If you’ve ever visited a Japanese shop or browsed through images of Japanese cultural items, you might have encountered a distinctive, round, red doll with a bold, yet enigmatic expression. These dolls are called “Daruma,” and they hold a special place in Japanese culture and hearts. Let’s delve into these captivating dolls’ origin, artistry, and significance.
Origin in Zen Buddhism: The Daruma’s Roots
The Daruma doll draws its inspiration from Bodhidharma (Daruma Daishi in Japanese), a revered Buddhist monk who founded Zen Buddhism in the 5th or 6th century. Bodhidharma’s unwavering meditation and dedication are symbolized by these dolls. According to the legend, he meditated so long that his limbs atrophied, which is why the Daruma doll is traditionally without arms or legs.
Buddhist Art and Daruma
In Buddhist art, the representation of Bodhidharma is quite distinctive, often characterized by his intense gaze and bearded face. This imagery strongly influences the Daruma doll’s facial features, encapsulating the spirit of determination and perseverance inherent in Zen Buddhism.
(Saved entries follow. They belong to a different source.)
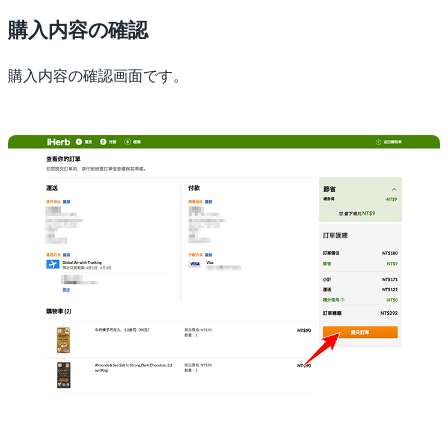
購入内容の確認
購入内容の確認画面です。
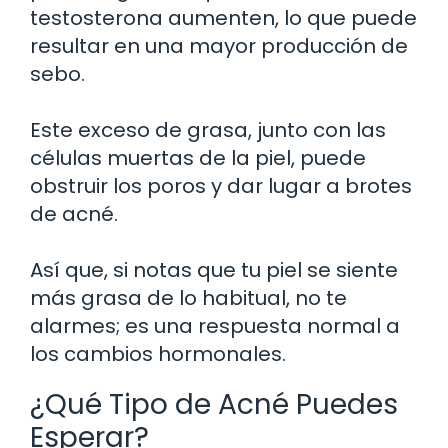
testosterona aumenten, lo que puede
resultar en una mayor producción de
sebo.
Este exceso de grasa, junto con las
células muertas de la piel, puede
obstruir los poros y dar lugar a brotes
de acné.
Así que, si notas que tu piel se siente
más grasa de lo habitual, no te
alarmes; es una respuesta normal a
los cambios hormonales.
¿Qué Tipo de Acné Puedes
Esperar?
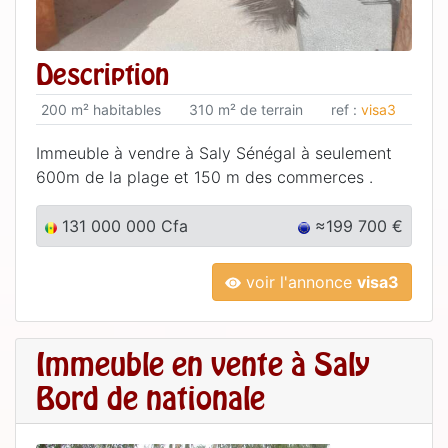
Description
200 m² habitables
310 m² de terrain
ref :
visa3
Immeuble à vendre à Saly Sénégal à seulement
600m de la plage et 150 m des commerces .
131 000 000 Cfa
≈199 700 €
voir l'annonce
visa3
Immeuble en vente à Saly
Bord de nationale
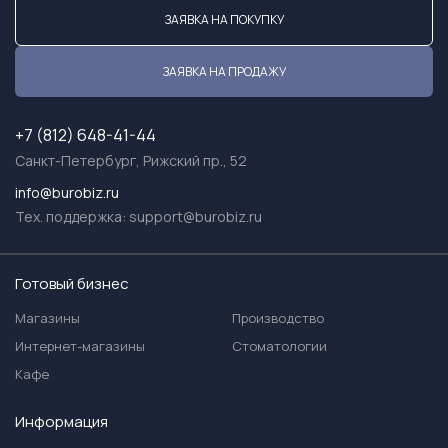
ЗАЯВКА НА ПОКУПКУ
ЗАЯВКА НА ПРОДАЖУ
+7 (812) 648-41-44
Санкт-Петербург, Рижский пр., 52
info@burobiz.ru
Тех. поддержка:
support@burobiz.ru
Готовый бизнес
Магазины
Производство
Интернет-магазины
Стоматологии
Кафе
Информация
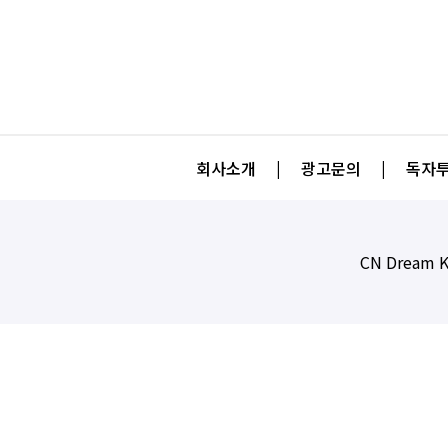
회사소개
|
광고문의
|
독자투
CN Dream K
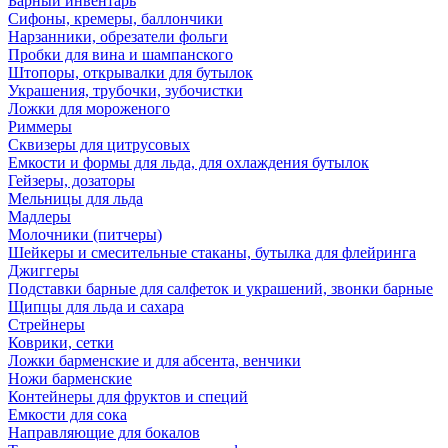
Барный инвентарь
Сифоны, кремеры, баллончики
Нарзанники, обрезатели фольги
Пробки для вина и шампанского
Штопоры, открывалки для бутылок
Украшения, трубочки, зубочистки
Ложки для мороженого
Риммеры
Сквизеры для цитрусовых
Емкости и формы для льда, для охлаждения бутылок
Гейзеры, дозаторы
Мельницы для льда
Мадлеры
Молочники (питчеры)
Шейкеры и смесительные стаканы, бутылка для флейринга
Джиггеры
Подставки барные для салфеток и украшений, звонки барные
Щипцы для льда и сахара
Стрейнеры
Коврики, сетки
Ложки барменские и для абсента, венчики
Ножи барменские
Контейнеры для фруктов и специй
Емкости для сока
Направляющие для бокалов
The Birth and Spread of Daruma Dolls
Originally, Daruma dolls emerged in the 17th century in the town of Takasaki. Crafted from paper-mâché and designed to return to an upright position when tilted, these dolls symbolize resilience and the Buddhist principle of “Nanakorobi Yaoki” (fall seven times, stand up eight). Over time, they became popular New Year gifts and a symbol of good luck, widely used to set goals or make wishes.
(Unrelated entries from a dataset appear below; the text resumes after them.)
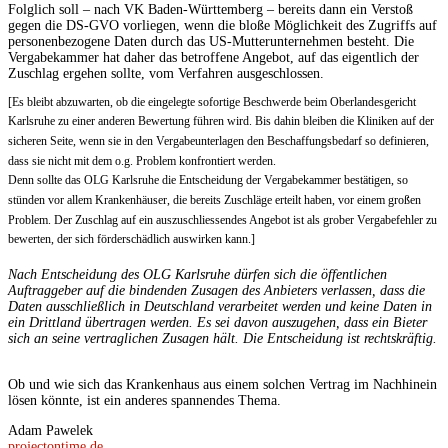
Folglich soll – nach VK Baden-Württemberg – bereits dann ein Verstoß
gegen die DS-GVO vorliegen, wenn die bloße Möglichkeit des Zugriffs auf
personenbezogene Daten durch das US-Mutterunternehmen besteht. Die
Vergabekammer hat daher das betroffene Angebot, auf das eigentlich der
Zuschlag ergehen sollte, vom Verfahren ausgeschlossen.
[Es bleibt abzuwarten, ob die eingelegte sofortige Beschwerde beim Oberlandesgericht
Karlsruhe zu einer anderen Bewertung führen wird. Bis dahin bleiben die Kliniken auf der
sicheren Seite, wenn sie in den Vergabeunterlagen den Beschaffungsbedarf so definieren,
dass sie nicht mit dem o.g. Problem konfrontiert werden.
Denn sollte das OLG Karlsruhe die Entscheidung der Vergabekammer bestätigen, so
stünden vor allem Krankenhäuser, die bereits Zuschläge erteilt haben, vor einem großen
Problem. Der Zuschlag auf ein auszuschliessendes Angebot ist als grober Vergabefehler zu
bewerten, der sich förderschädlich auswirken kann.]
Nach Entscheidung des OLG Karlsruhe dürfen sich die öffentlichen
Auftraggeber auf die bindenden Zusagen des Anbieters verlassen, dass die
Daten ausschließlich in Deutschland verarbeitet werden und keine Daten in
ein Drittland übertragen werden. Es sei davon auszugehen, dass ein Bieter
sich an seine vertraglichen Zusagen hält. Die Entscheidung ist rechtskräftig.
Ob und wie sich das Krankenhaus aus einem solchen Vertrag im Nachhinein
lösen könnte, ist ein anderes spannendes Thema.
Adam Pawelek
projectontime.de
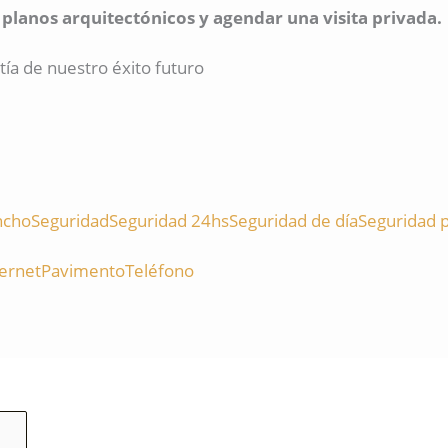
lanos arquitectónicos y agendar una visita privada.
a de nuestro éxito futuro
ncho
Seguridad
Seguridad 24hs
Seguridad de día
Seguridad p
ternet
Pavimento
Teléfono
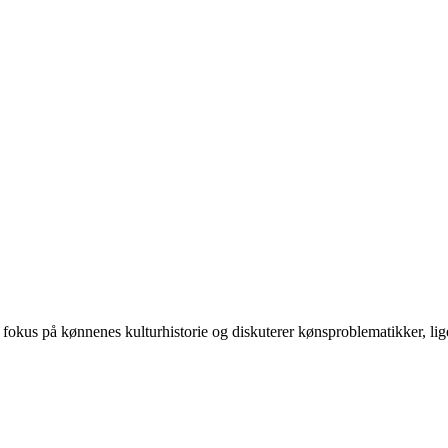
 på kønnenes kulturhistorie og diskuterer kønsproblematikker, ligest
Daruma and the Japanese People
For many Japanese, the Daruma is not just an ornament but a motivational tool. When someone receives a Daruma, they typically fill in one eye while setting a goal or making a wish. Once the goal is achieved or the wish comes true, the other eye is filled in. This practice underscores a partnership between the doll and its owner – a commitment to meeting challenges and celebrating successes.
The Daruma, steeped in history and symbolism, isn’t just a doll; it’s a vivid emblem of persistence, hope, and the rich tapestry of Japanese culture.